Treatment for Cellulitis
For typical uncomplicated cellulitis, use beta-lactam monotherapy (such as cephalexin 500 mg four times daily or dicloxacillin 250-500 mg every 6 hours) for 5 days if clinical improvement occurs, extending only if symptoms have not improved. 1, 2
First-Line Antibiotic Selection
Outpatient Oral Therapy for Uncomplicated Cellulitis
Beta-lactam monotherapy is the standard of care and achieves success in 96% of patients with typical nonpurulent cellulitis. 1, 2, 3
Recommended oral agents include: 1, 2
- Cephalexin 500 mg orally four times daily
- Dicloxacillin 250-500 mg orally every 6 hours
- Amoxicillin (standard dosing)
- Penicillin V 250-500 mg orally four times daily
- Amoxicillin-clavulanate 875/125 mg twice daily (particularly for bite-associated cellulitis)

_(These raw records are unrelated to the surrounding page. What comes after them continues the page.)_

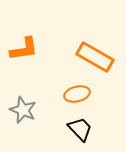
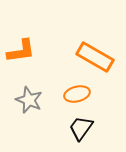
orange L-shape: moved 3 px left, 2 px down
gray star: moved 6 px right, 10 px up
black trapezoid: moved 1 px right, 1 px up; rotated 100 degrees counterclockwise
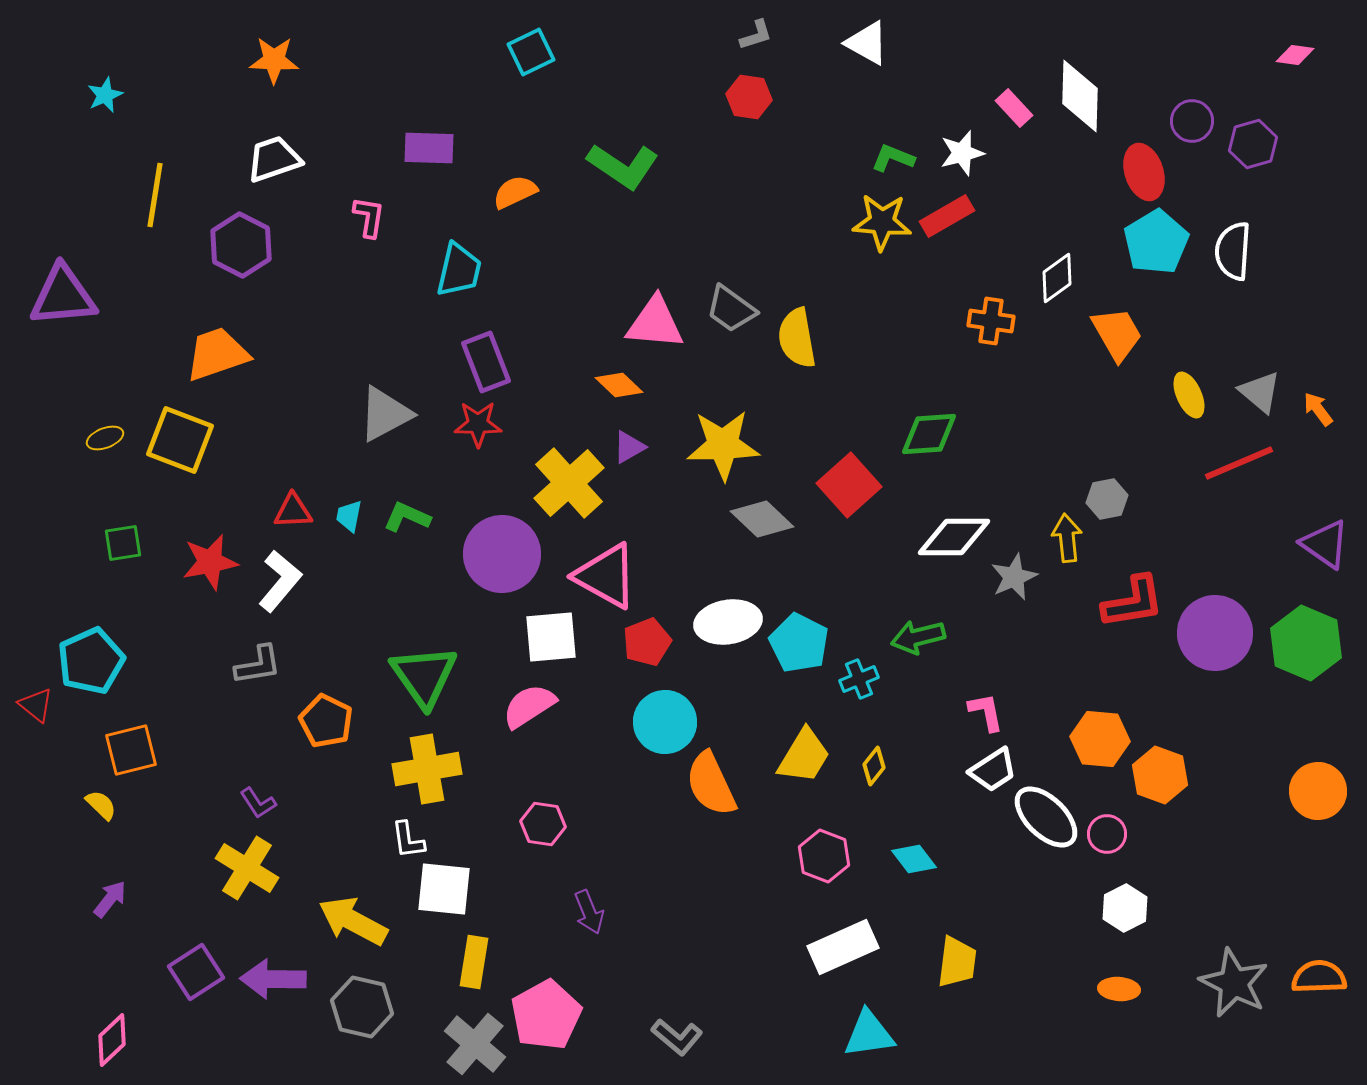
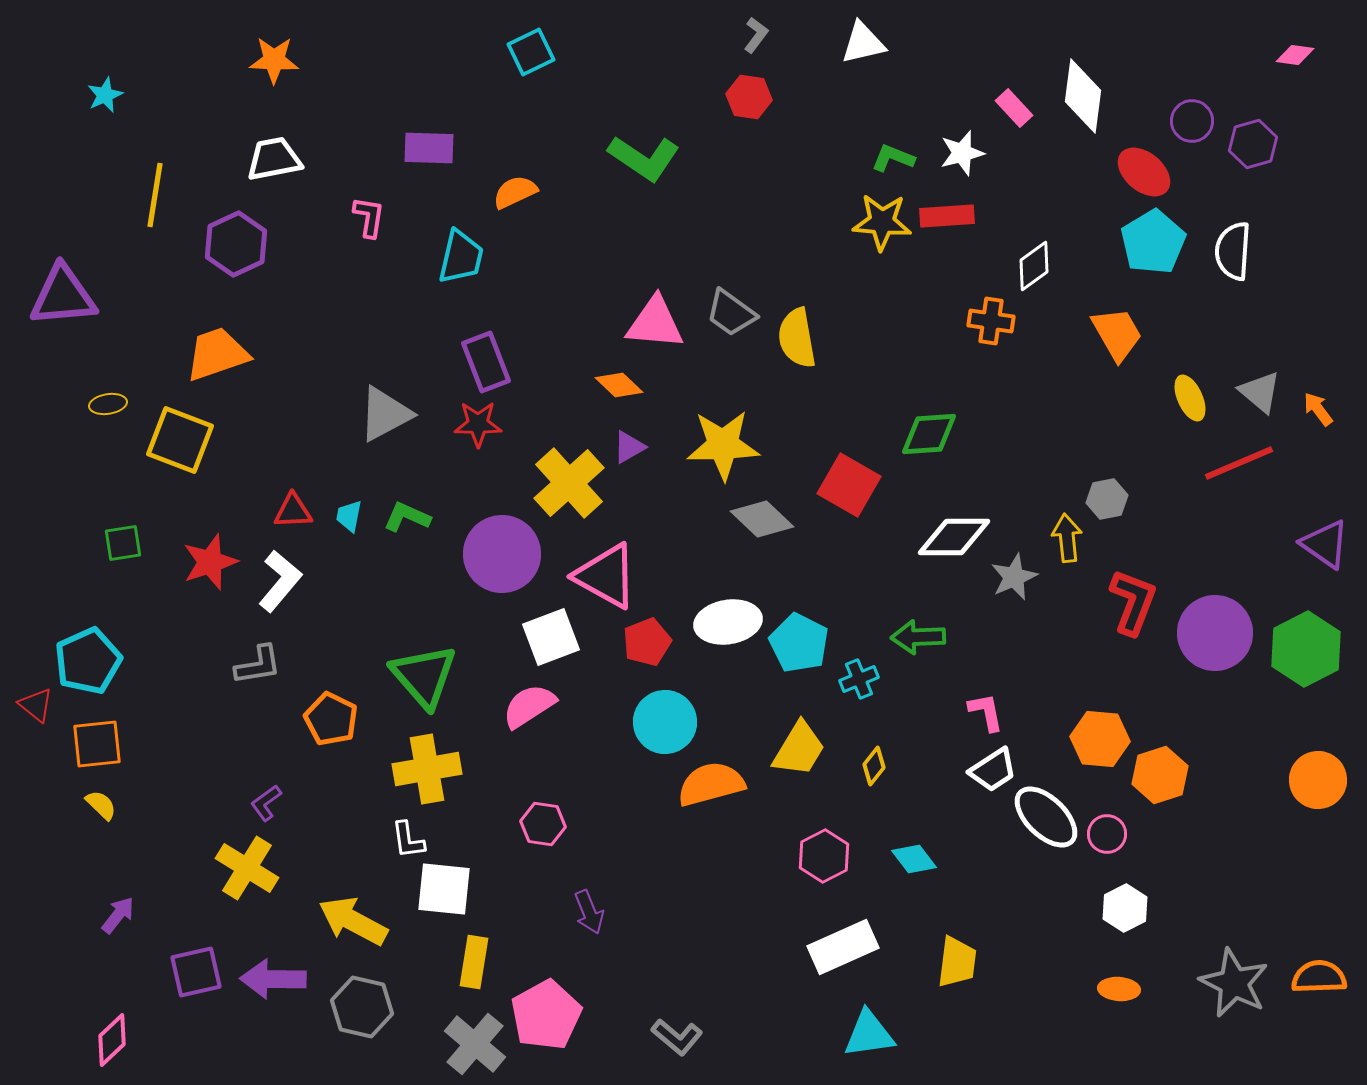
gray L-shape at (756, 35): rotated 36 degrees counterclockwise
white triangle at (867, 43): moved 4 px left; rotated 42 degrees counterclockwise
white diamond at (1080, 96): moved 3 px right; rotated 6 degrees clockwise
white trapezoid at (274, 159): rotated 8 degrees clockwise
green L-shape at (623, 166): moved 21 px right, 8 px up
red ellipse at (1144, 172): rotated 32 degrees counterclockwise
red rectangle at (947, 216): rotated 26 degrees clockwise
cyan pentagon at (1156, 242): moved 3 px left
purple hexagon at (241, 245): moved 5 px left, 1 px up; rotated 8 degrees clockwise
cyan trapezoid at (459, 270): moved 2 px right, 13 px up
white diamond at (1057, 278): moved 23 px left, 12 px up
gray trapezoid at (731, 309): moved 4 px down
yellow ellipse at (1189, 395): moved 1 px right, 3 px down
yellow ellipse at (105, 438): moved 3 px right, 34 px up; rotated 12 degrees clockwise
red square at (849, 485): rotated 18 degrees counterclockwise
red star at (210, 562): rotated 8 degrees counterclockwise
red L-shape at (1133, 602): rotated 60 degrees counterclockwise
white square at (551, 637): rotated 16 degrees counterclockwise
green arrow at (918, 637): rotated 12 degrees clockwise
green hexagon at (1306, 643): moved 6 px down; rotated 10 degrees clockwise
cyan pentagon at (91, 661): moved 3 px left
green triangle at (424, 676): rotated 6 degrees counterclockwise
orange pentagon at (326, 721): moved 5 px right, 2 px up
orange square at (131, 750): moved 34 px left, 6 px up; rotated 8 degrees clockwise
yellow trapezoid at (804, 756): moved 5 px left, 7 px up
orange hexagon at (1160, 775): rotated 22 degrees clockwise
orange semicircle at (711, 784): rotated 100 degrees clockwise
orange circle at (1318, 791): moved 11 px up
purple L-shape at (258, 803): moved 8 px right; rotated 87 degrees clockwise
pink hexagon at (824, 856): rotated 12 degrees clockwise
purple arrow at (110, 899): moved 8 px right, 16 px down
purple square at (196, 972): rotated 20 degrees clockwise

For penicillin-allergic patients, clindamycin 300-450 mg orally four times daily provides single-agent coverage for both streptococci and MRSA, eliminating the need for combination therapy. 1, 2
Inpatient IV Therapy
For hospitalized patients with uncomplicated cellulitis requiring IV therapy, cefazolin 1-2 g IV every 8 hours is the preferred beta-lactam. 1, 2
Alternative IV beta-lactams include nafcillin or oxacillin 2 g IV every 6 hours. 1, 2
Patients can transition to oral antibiotics once clinical improvement is demonstrated, typically after a minimum of 4 days of IV treatment. 4
Treatment Duration
Treat for exactly 5 days if clinical improvement has occurred; extend only if symptoms have not improved within this timeframe. 1, 2
This represents a significant departure from traditional 7-14 day courses, which are no longer necessary for uncomplicated cases. 1
For severe or complicated infections requiring hospitalization, 7-14 days of therapy may be appropriate, guided by clinical response. 1, 2
When to Add MRSA Coverage
MRSA coverage is NOT routinely necessary for typical cellulitis, as MRSA is an uncommon cause even in high-prevalence settings. 1, 2, 3
Specific Indications for MRSA Coverage
Add MRSA-active antibiotics ONLY when these risk factors are present: 1, 2
- Penetrating trauma or injection drug use
- Purulent drainage or exudate
- Evidence of MRSA infection elsewhere or nasal MRSA colonization
- Systemic inflammatory response syndrome (SIRS)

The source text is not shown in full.